(Records drawn from a dataset)

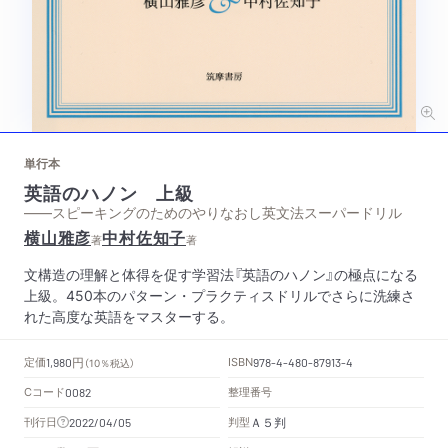
単行本
英語のハノン 上級
——スピーキングのためのやりなおし英文法スーパードリル
横山雅彦
中村佐知子
著
著
文構造の理解と体得を促す学習法『英語のハノン』の極点になる
上級。450本のパターン・プラクティスドリルでさらに洗練さ
れた高度な英語をマスターする。
円
定価
ISBN
1,980
（10％税込）
978-4-480-87913-4
Cコード
整理番号
0082
Ａ５判
刊行日
判型
2022/04/05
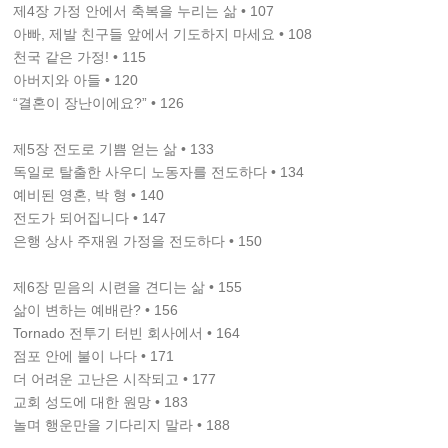
제4장 가정 안에서 축복을 누리는 삶 • 107
아빠, 제발 친구들 앞에서 기도하지 마세요 • 108
천국 같은 가정! • 115
아버지와 아들 • 120
“결혼이 장난이에요?” • 126
제5장 전도로 기쁨 얻는 삶 • 133
독일로 탈출한 사우디 노동자를 전도하다 • 134
예비된 영혼, 박 형 • 140
전도가 되어집니다 • 147
은행 상사 주재원 가정을 전도하다 • 150
제6장 믿음의 시련을 견디는 삶 • 155
삶이 변하는 예배란? • 156
Tornado 전투기 터빈 회사에서 • 164
점포 안에 불이 나다 • 171
더 어려운 고난은 시작되고 • 177
교회 성도에 대한 원망 • 183
놀며 행운만을 기다리지 말라 • 188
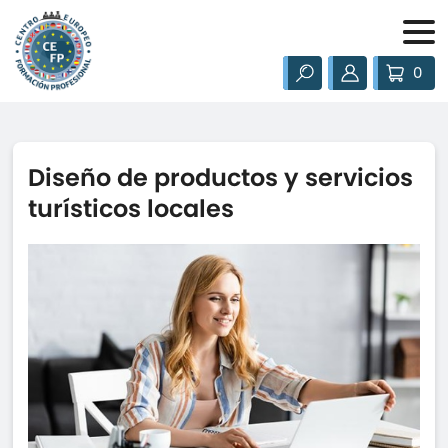
0
Diseño de productos y servicios
turísticos locales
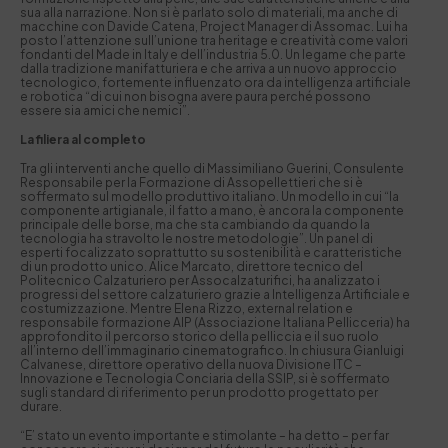
sua alla narrazione. Non si è parlato solo di materiali, ma anche di
macchine con Davide Catena, Project Manager di Assomac. Lui ha
posto l’attenzione sull’unione tra heritage e creatività come valori
fondanti del Made in Italy e dell’industria 5.0. Un legame che parte
dalla tradizione manifatturiera e che arriva a un nuovo approccio
tecnologico, fortemente influenzato ora da intelligenza artificiale
e robotica “di cui non bisogna avere paura perché possono
essere sia amici che nemici”.
La filiera al completo
Tra gli interventi anche quello di Massimiliano Guerini, Consulente
Responsabile per la Formazione di Assopellettieri che si è
soffermato sul modello produttivo italiano. Un modello in cui “la
componente artigianale, il fatto a mano, è ancora la componente
principale delle borse, ma che sta cambiando da quando la
tecnologia ha stravolto le nostre metodologie”. Un panel di
esperti focalizzato soprattutto su sostenibilità e caratteristiche
di un prodotto unico. Alice Marcato, direttore tecnico del
Politecnico Calzaturiero per Assocalzaturifici, ha analizzato i
progressi del settore calzaturiero grazie a Intelligenza Artificiale e
costumizzazione. Mentre Elena Rizzo, external relation e
responsabile formazione AIP (Associazione Italiana Pellicceria) ha
approfondito il percorso storico della pelliccia e il suo ruolo
all’interno dell’immaginario cinematografico. In chiusura Gianluigi
Calvanese, direttore operativo della nuova Divisione ITC –
Innovazione e Tecnologia Conciaria della SSIP, si è soffermato
sugli standard di riferimento per un prodotto progettato per
durare.
“E’ stato un evento importante e stimolante – ha detto – per far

• **Task item**: Please write the data out again exactly, but do not carry over the pictures.

• **Result for this task**:
単行本
英語のハノン 上級
——スピーキングのためのやりなおし英文法スーパードリル
横山雅彦
中村佐知子
著
著
文構造の理解と体得を促す学習法『英語のハノン』の極点になる
上級。450本のパターン・プラクティスドリルでさらに洗練さ
れた高度な英語をマスターする。
円
定価
ISBN
1,980
（10％税込）
978-4-480-87913-4
Cコード
整理番号
0082
Ａ５判
刊行日
判型
2022/04/05
제4장 가정 안에서 축복을 누리는 삶 • 107
아빠, 제발 친구들 앞에서 기도하지 마세요 • 108
천국 같은 가정! • 115
아버지와 아들 • 120
“결혼이 장난이에요?” • 126
제5장 전도로 기쁨 얻는 삶 • 133
독일로 탈출한 사우디 노동자를 전도하다 • 134
예비된 영혼, 박 형 • 140
전도가 되어집니다 • 147
은행 상사 주재원 가정을 전도하다 • 150
제6장 믿음의 시련을 견디는 삶 • 155
삶이 변하는 예배란? • 156
Tornado 전투기 터빈 회사에서 • 164
점포 안에 불이 나다 • 171
더 어려운 고난은 시작되고 • 177
교회 성도에 대한 원망 • 183
놀며 행운만을 기다리지 말라 • 188
0
Diseño de productos y servicios
turísticos locales
sua alla narrazione. Non si è parlato solo di materiali, ma anche di
macchine con Davide Catena, Project Manager di Assomac. Lui ha
posto l’attenzione sull’unione tra heritage e creatività come valori
fondanti del Made in Italy e dell’industria 5.0. Un legame che parte
dalla tradizione manifatturiera e che arriva a un nuovo approccio
tecnologico, fortemente influenzato ora da intelligenza artificiale
e robotica “di cui non bisogna avere paura perché possono
essere sia amici che nemici”.
La filiera al completo
Tra gli interventi anche quello di Massimiliano Guerini, Consulente
Responsabile per la Formazione di Assopellettieri che si è
soffermato sul modello produttivo italiano. Un modello in cui “la
componente artigianale, il fatto a mano, è ancora la componente
principale delle borse, ma che sta cambiando da quando la
tecnologia ha stravolto le nostre metodologie”. Un panel di
esperti focalizzato soprattutto su sostenibilità e caratteristiche
di un prodotto unico. Alice Marcato, direttore tecnico del
Politecnico Calzaturiero per Assocalzaturifici, ha analizzato i
progressi del settore calzaturiero grazie a Intelligenza Artificiale e
costumizzazione. Mentre Elena Rizzo, external relation e
responsabile formazione AIP (Associazione Italiana Pellicceria) ha
approfondito il percorso storico della pelliccia e il suo ruolo
all’interno dell’immaginario cinematografico. In chiusura Gianluigi
Calvanese, direttore operativo della nuova Divisione ITC –
Innovazione e Tecnologia Conciaria della SSIP, si è soffermato
sugli standard di riferimento per un prodotto progettato per
durare.
“E’ stato un evento importante e stimolante – ha detto – per far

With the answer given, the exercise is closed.